Une fonctionnalité centrée sur des connexions exaltantes n'aurait pas dû aller directement à Hulu, où beaucoup la regarderont seuls sur le canapé de leur salon. Dans les salles de cinéma, des foules de cinéphiles auraient pu découvrir ensemble son plaisir et son esprit. La méthode de sortie de « Fire Island » aurait dû renforcer sa célébration des plaisirs communs, et non les saper. Une comédie de qualité qui plaira au public est tout simplement irrésistible sur grand écran.
Cette fonctionnalité laisse les téléspectateurs avec un grand sourire sur le visage et une sensation de plénitude dans l'âme, et ces sensations seraient encore plus puissantes sur grand écran. De plus, il n’y a jamais assez de cinéma queer sorti en salles. « Fire Island » aurait pu combler un vide tragique sur le marché tout en renforçant encore ses triomphes déjà remarquables.
Kimi
Les meilleurs films de Steven Soderbergh couvrent toute la gamme des genres et des tons. Parfois, vous obtenez le «Logan Lucky» vif et léger, d'autres fois, ce sera une expérience méditative et visuellement avant-gardiste comme «Presence». Ce qui lie ces projets, cependant, c’est que la grande majorité d’entre eux ont fait l’objet de sorties en salles. Malheureusement, pendant un certain temps, les œuvres de ce réalisateur ont été envoyées directement aux streamers, à commencer par « High Bird Flying » de 2019 sur Netflix.

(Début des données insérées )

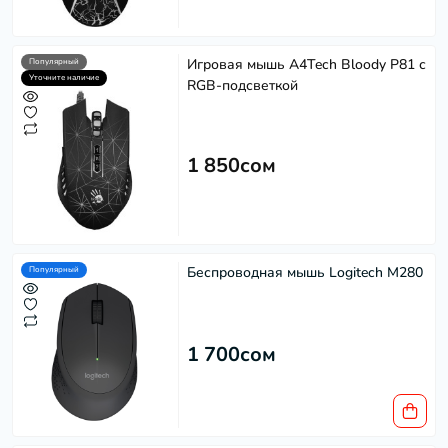
Игровая мышь A4Tech Bloody P81 с
Популярный
Уточните наличие
RGB-подсветкой
1 850сом
Беспроводная мышь Logitech M280
Популярный
1 700сом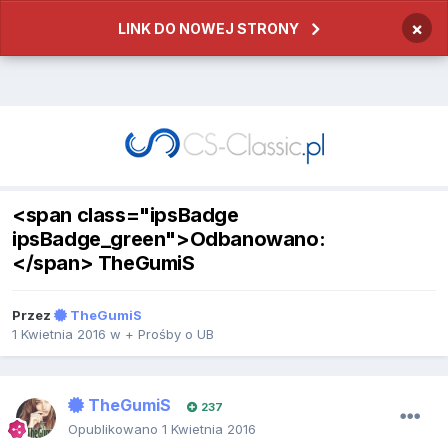
×
LINK DO NOWEJ STRONY
<span class="ipsBadge
ipsBadge_green">Odbanowano:
</span> TheGumiS
Przez
TheGumiS
1 Kwietnia 2016
w
+ Prośby o UB
TheGumiS
237
Opublikowano
1 Kwietnia 2016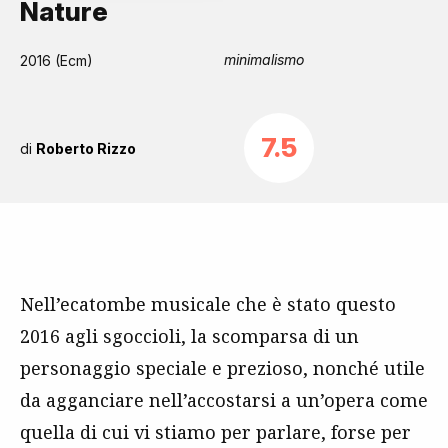
Nature
minimalismo
2016 (Ecm)
7.5
di
Roberto Rizzo
Nell’ecatombe musicale che è stato questo
2016 agli sgoccioli, la scomparsa di un
personaggio speciale e prezioso, nonché utile
da agganciare nell’accostarsi a un’opera come
quella di cui vi stiamo per parlare, forse per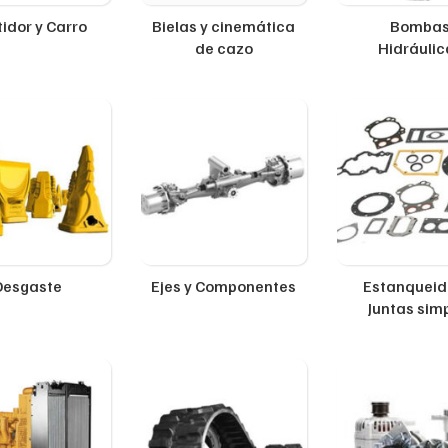
idor y Carro
Bielas y cinemática
Bomba
de cazo
Hidráulic
Desgaste
Ejes y Componentes
Estanqueid
Juntas sim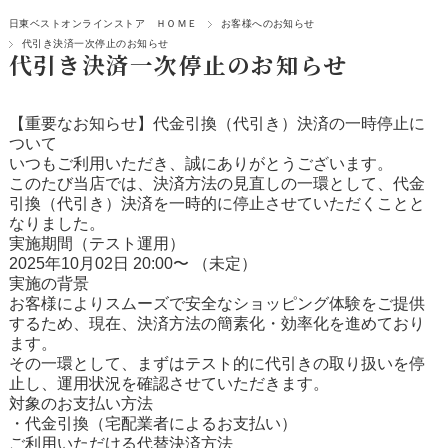
日東ベストオンラインストア ＨＯＭＥ
お客様へのお知らせ
代引き決済一次停止のお知らせ
代引き決済一次停止のお知らせ
【重要なお知らせ】代金引換（代引き）決済の一時停止に
ついて
いつもご利用いただき、誠にありがとうございます。
このたび当店では、
決済方法の見直し
の一環として、
代金
引換（代引き）決済を一時的に停止
させていただくことと
なりました。
実施期間（テスト運用）
2025年10月02日 20:00〜 （未定）
実施の背景
お客様によりスムーズで安全なショッピング体験をご提供
するため、現在、決済方法の簡素化・効率化を進めており
ます。
その一環として、まずは
テスト的に代引きの取り扱いを停
止
し、運用状況を確認させていただきます。
対象のお支払い方法
・
代金引換（宅配業者によるお支払い）
ご利用いただける代替決済方法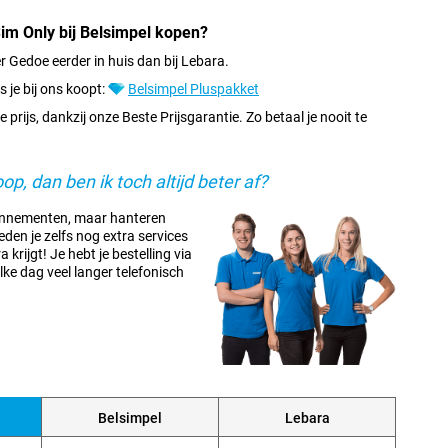
im Only bij Belsimpel kopen?
 Gedoe eerder in huis dan bij Lebara.
ls je bij ons koopt:
Belsimpel Pluspakket
 prijs, dankzij onze Beste Prijsgarantie. Zo betaal je nooit te
oop, dan ben ik toch altijd beter af?
onnementen, maar hanteren
eden je zelfs nog extra services
 krijgt! Je hebt je bestelling via
elke dag veel langer telefonisch
Belsimpel
Lebara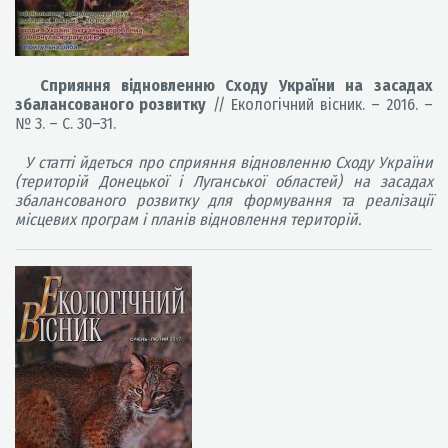
Сприяння відновленню Сходу України на засадах
збалансованого розвитку
// Екологічний вісник. – 2016. –
№ 3. – С. 30–31.
У статті йдеться про сприяння відновленню Сходу України
(територій Донецької і Луганської областей) на засадах
збалансованого розвитку для формування та реалізації
місцевих програм і планів відновлення територій.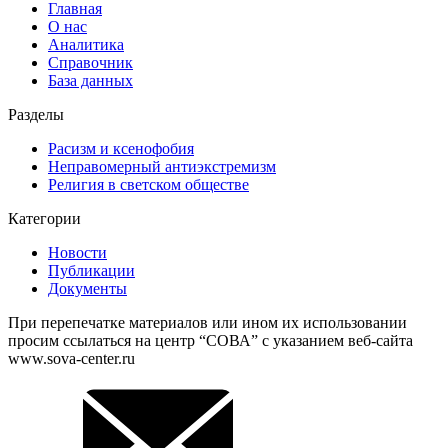
Главная
О нас
Аналитика
Справочник
База данных
Разделы
Расизм и ксенофобия
Неправомерный антиэкстремизм
Религия в светском обществе
Категории
Новости
Публикации
Документы
При перепечатке материалов или ином их использовании
просим ссылаться на центр “СОВА” с указанием веб-сайта
www.sova-center.ru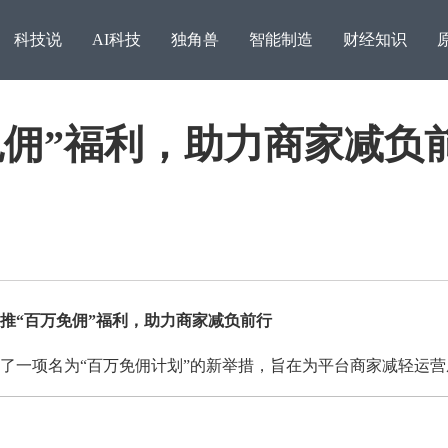
科技说
AI科技
独角兽
智能制造
财经知识
免佣”福利，助力商家减负
“百万免佣”福利，助力商家减负前行
英伟达高管：日本不再是
消息称苹果基础模型团队
一项名为“百万免佣计划”的新举措，旨在为平台商家减轻运营
人大
数员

En janvier 2020, Soderbergh a même conclu un accord pluriannuel pour produire des films originaux pour HBO Max, ce qui signifie que des titres comme « Let Them All Talk » et « No Sudden Move » n'ont jamais été diffusés en salles. Le meilleur d'entre eux était « Kimi », une version moderne de « Rear Window » qui suit un technicien agoraphobe (Zoë Kravitz) qui tombe accidentellement sur la preuve d'un crime horrible. Les images précises et les splendides surprises continuent d'affluer dans ce film captivant qui montre le talent de Soderbergh pour se ronger les ongles.
Kravitz, quant à lui, constitue une actrice principale parfaite, tandis que le casting de soutien allégé comprend des acteurs toujours fiables. Quelque chose d'aussi agréable que « Kimi » n'aurait pas dû être caché derrière un paywall HBO Max et a plutôt reçu le même traitement théâtral que les projets Soderbergh d'avant 2019. Dieu merci, ces dernières années, Soderbergh est revenu sur grand écran avec des joyaux comme « Black Bag ».